**RECORD EXTRACTS**
· · · · · · ·
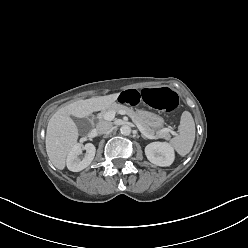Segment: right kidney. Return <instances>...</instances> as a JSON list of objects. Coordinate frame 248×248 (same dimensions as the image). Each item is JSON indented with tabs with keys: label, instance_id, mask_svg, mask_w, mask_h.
<instances>
[{
	"label": "right kidney",
	"instance_id": "right-kidney-1",
	"mask_svg": "<svg viewBox=\"0 0 248 248\" xmlns=\"http://www.w3.org/2000/svg\"><path fill=\"white\" fill-rule=\"evenodd\" d=\"M82 150L86 151L84 158L81 160L79 155ZM96 148L92 143H87L84 146L75 144L68 153L66 164L67 168L73 172H79L88 167L94 159Z\"/></svg>",
	"mask_w": 248,
	"mask_h": 248
}]
</instances>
· · · · · · ·
**TASK GOAL**
Omit the pictures. Output every record above word for word.

**EXERCISE RESULT**
Segment: right kidney. Return <instances>...</instances> as a JSON list of objects. Coordinate frame 248×248 (same dimensions as the image). Each item is JSON indented with tabs with keys: label, instance_id, mask_svg, mask_w, mask_h.
<instances>
[{
	"label": "right kidney",
	"instance_id": "right-kidney-1",
	"mask_svg": "<svg viewBox=\"0 0 248 248\" xmlns=\"http://www.w3.org/2000/svg\"><path fill=\"white\" fill-rule=\"evenodd\" d=\"M82 150L86 151L84 158L81 160L79 155ZM96 148L92 143H87L84 146L75 144L68 153L66 164L67 168L73 172H79L88 167L94 159Z\"/></svg>",
	"mask_w": 248,
	"mask_h": 248
}]
</instances>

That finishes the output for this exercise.